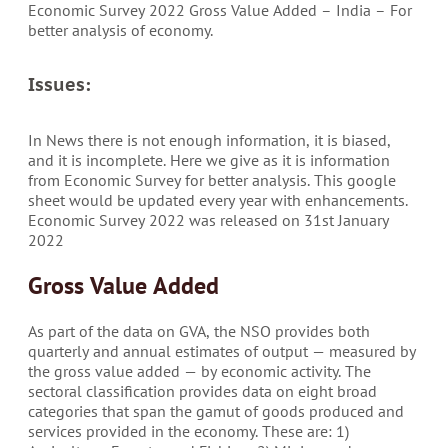
Economic Survey 2022 Gross Value Added – India – For
better analysis of economy.
Issues:
In News there is not enough information, it is biased,
and it is incomplete. Here we give as it is information
from Economic Survey for better analysis. This google
sheet would be updated every year with enhancements.
Economic Survey 2022 was released on 31st January
2022
Gross Value Added
As part of the data on GVA, the NSO provides both
quarterly and annual estimates of output — measured by
the gross value added — by economic activity. The
sectoral classification provides data on eight broad
categories that span the gamut of goods produced and
services provided in the economy. These are: 1)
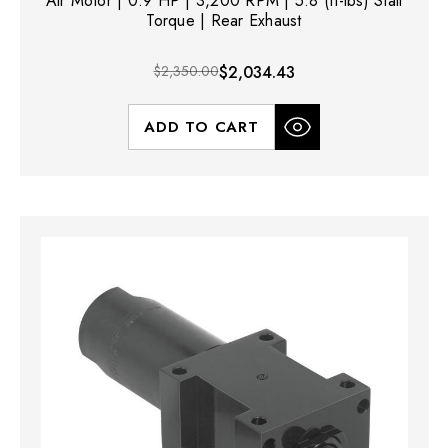
Air Motor | 0.9 HP | 3,200 RPM | 5.8 (ft-lbs) Stall
Torque | Rear Exhaust
$2,350.00
$2,034.43
ADD TO CART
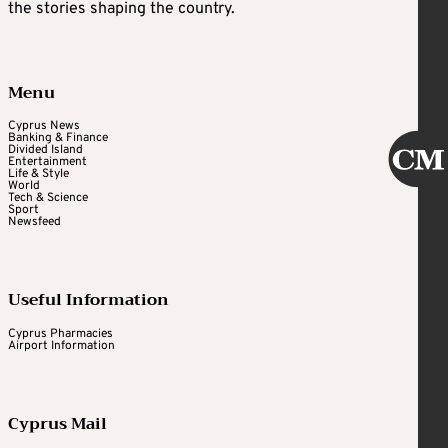
the stories shaping the country.
Menu
Cyprus News
Banking & Finance
Divided Island
Entertainment
Life & Style
World
Tech & Science
Sport
Newsfeed
Useful Information
Cyprus Pharmacies
Airport Information
Cyprus Mail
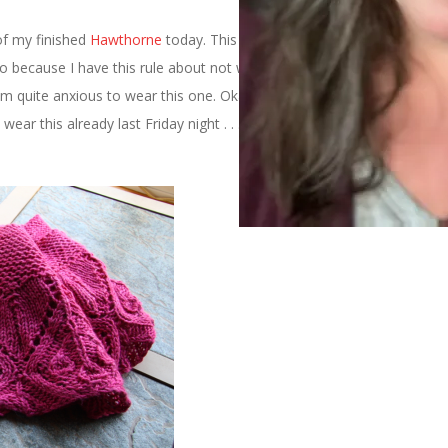
of my finished
Hawthorne
today. This is partially because it’s nice
lso because I have this rule about not wearing my hand knits until
m quite anxious to wear this one. Okay, if we’re being completely
ear this already last Friday night . . . but I haven’t worn it since. I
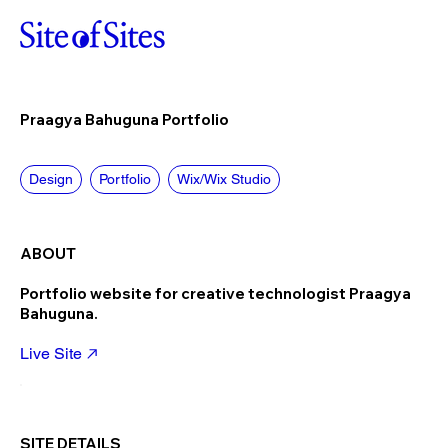
Praagya Bahuguna Portfolio
Design
Portfolio
Wix/Wix Studio
ABOUT
Portfolio website for creative technologist Praagya
Bahuguna.
Live Site
SITE DETAILS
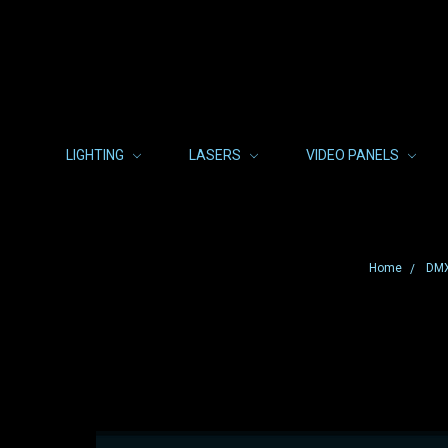
LIGHTING
LASERS
VIDEO PANELS
Home
DMX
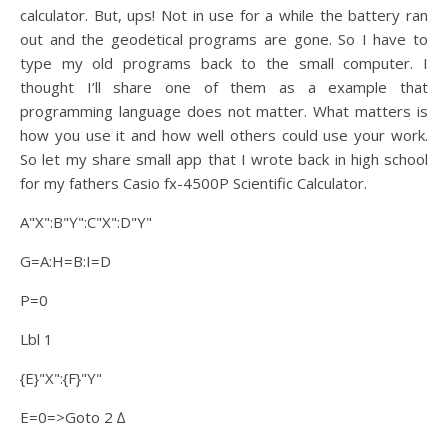
calculator. But, ups! Not in use for a while the battery ran
out and the geodetical programs are gone. So I have to
type my old programs back to the small computer. I
thought I’ll share one of them as a example that
programming language does not matter. What matters is
how you use it and how well others could use your work.
So let my share small app that I wrote back in high school
for my fathers Casio fx-4500P Scientific Calculator.
A"X":B"Y":C"X":D"Y"
G=A:H=B:I=D
P=0
Lbl 1
{E}"X":{F}"Y"
E=0=>Goto 2 ∆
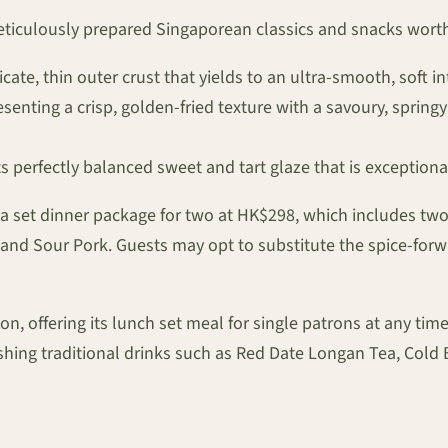
meticulously prepared Singaporean classics and snacks worth
cate, thin outer crust that yields to an ultra-smooth, soft int
esenting a crisp, golden-fried texture with a savoury, springy
s perfectly balanced sweet and tart glaze that is exceptiona
s a set dinner package for two at HK$298, which includes tw
 and Sour Pork. Guests may opt to substitute the spice-for
, offering its lunch set meal for single patrons at any time 
eshing traditional drinks such as Red Date Longan Tea, 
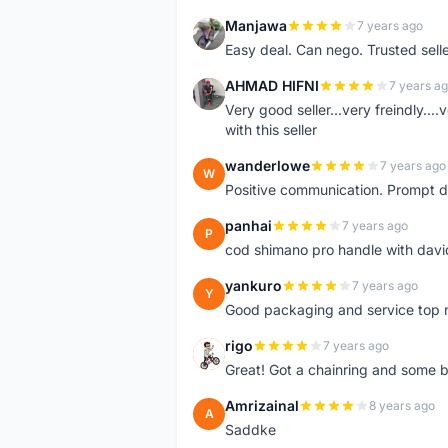
Manjawa
7 years ago
M
Easy deal. Can nego. Trusted sell
AHMAD HIFNI
7 years a
A
Very good seller...very freindly..
with this seller
wanderlowe
7 years ago
W
Positive communication. Prompt de
panhai
7 years ago
P
cod shimano pro handle with davi
yankuro
7 years ago
Y
Good packaging and service top 
rigo
7 years ago
R
Great! Got a chainring and some bo
Amrizainal
8 years ago
A
Saddke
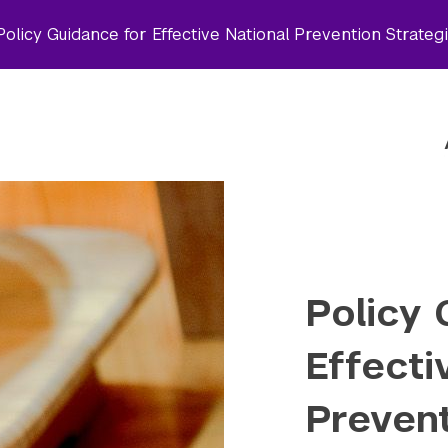
olicy Guidance for Effective National Prevention Strateg
Policy 
Effecti
Prevent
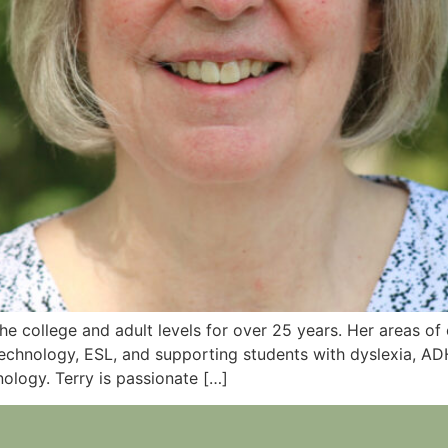
 the college and adult levels for over 25 years. Her areas o
 technology, ESL, and supporting students with dyslexia, AD
nology. Terry is passionate […]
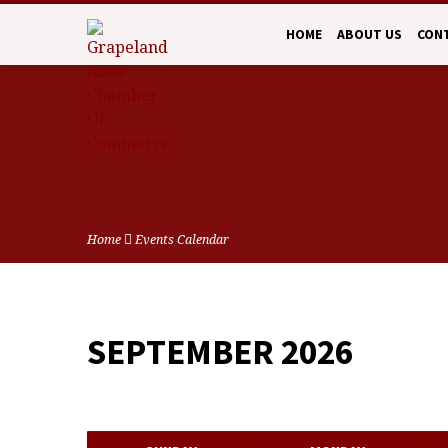
HOME
ABOUT US
CON
Home
Events Calendar
SEPTEMBER 2026
EVENTS
CALENDAR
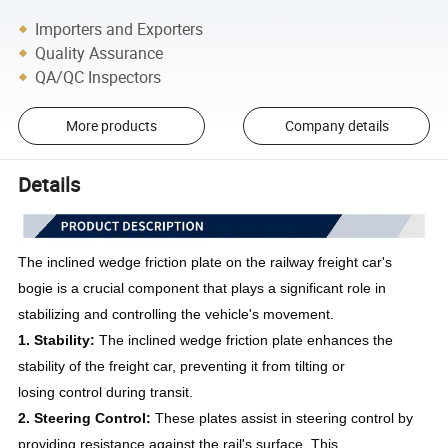
Importers and Exporters
Quality Assurance
QA/QC Inspectors
More products
Company details
Details
The inclined wedge friction plate on the railway freight car's
bogie is a crucial component that plays a significant role in
stabilizing and controlling the vehicle's movement.
1. Stability:
The inclined wedge friction plate enhances the
stability of the freight car, preventing it from tilting or
losing control during transit.
2. Steering Control:
These plates assist in steering control by
providing resistance against the rail's surface. This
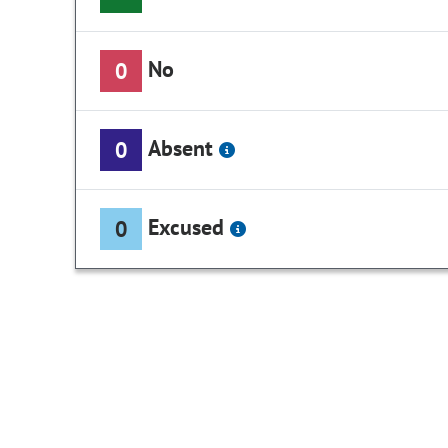
No
0
Absent
0
Excused
0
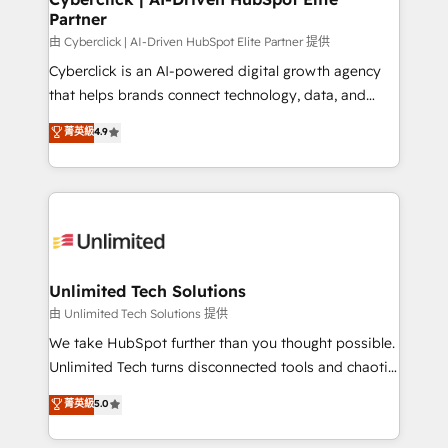
Partner
由 Cyberclick | AI-Driven HubSpot Elite Partner 提供
Cyberclick is an AI-powered digital growth agency
that helps brands connect technology, data, and
creativity to achieve measurable results. Founded in
菁英級
4.9
Barcelona and operating across Spain, LATAM, and
the UK, we support global companies in building
smarter marketing, sales, and customer success
strategies. As the only HubSpot Elite Partner in
Iberia (Spain & Portugal), we combine human insight
with intelligent automation to drive sustainable
growth. Our multidisciplinary team designs solutions
Unlimited Tech Solutions
that simplify complexity, boost performance, and
由 Unlimited Tech Solutions 提供
turn innovation into real impact. 🌍 Highlights •
We take HubSpot further than you thought possible.
HubSpot Partner since 2012 • 2022 EMEA Impact
Unlimited Tech turns disconnected tools and chaotic
Award: Best Integration • 150+ successful HubSpot
processes into a seamless, high-performing revenue
菁英級
5.0
projects • Clients in 30+ industries • Proprietary
engine. We combine RevOps strategy with deep
technology for integrations • Multilingual team:
technical execution to help teams scale faster—with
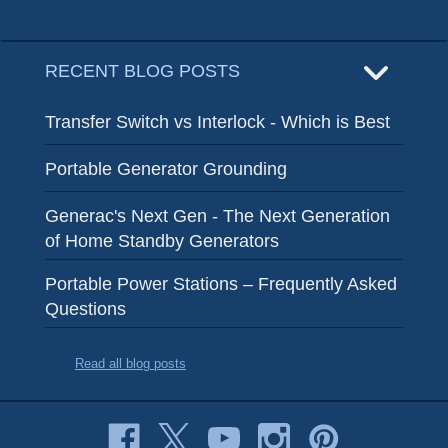
RECENT BLOG POSTS
Transfer Switch vs Interlock - Which is Best
Portable Generator Grounding
Generac's Next Gen - The Next Generation
of Home Standby Generators
Portable Power Stations – Frequently Asked
Questions
Read all blog posts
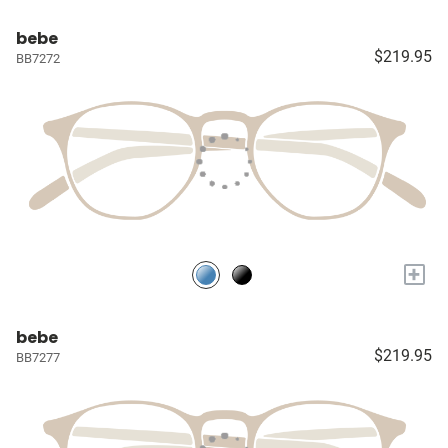
bebe
$219.95
BB7272
+
bebe
$219.95
BB7277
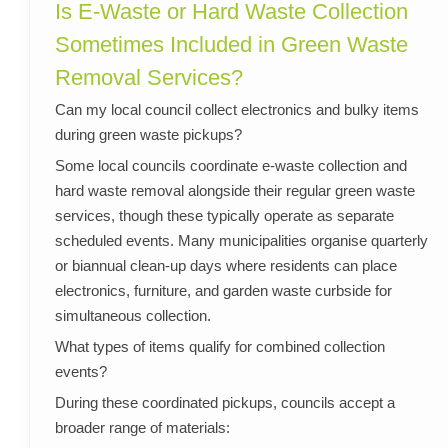
Is E-Waste or Hard Waste Collection
Sometimes Included in Green Waste
Removal Services?
Can my local council collect electronics and bulky items
during green waste pickups?
Some local councils coordinate e-waste collection and
hard waste removal alongside their regular green waste
services, though these typically operate as separate
scheduled events. Many municipalities organise quarterly
or biannual clean-up days where residents can place
electronics, furniture, and garden waste curbside for
simultaneous collection.
What types of items qualify for combined collection
events?
During these coordinated pickups, councils accept a
broader range of materials:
::::
Work request —
In the records above, find the line with "Great! Got a chainring and some bo" and the line with "More products". Write out exactly those lines and every one between, with no pictures and no other lines.

Reply —
Great! Got a chainring and some bo
Amrizainal
8 years ago
A
Saddke
olicy Guidance for Effective National Prevention Strateg
Policy 
Effecti
Prevent
 the college and adult levels for over 25 years. Her areas o
 technology, ESL, and supporting students with dyslexia, AD
nology. Terry is passionate […]
HOME
ABOUT US
CON
Home
Events Calendar
SEPTEMBER 2026
EVENTS
CALENDAR
Importers and Exporters
Quality Assurance
QA/QC Inspectors
More products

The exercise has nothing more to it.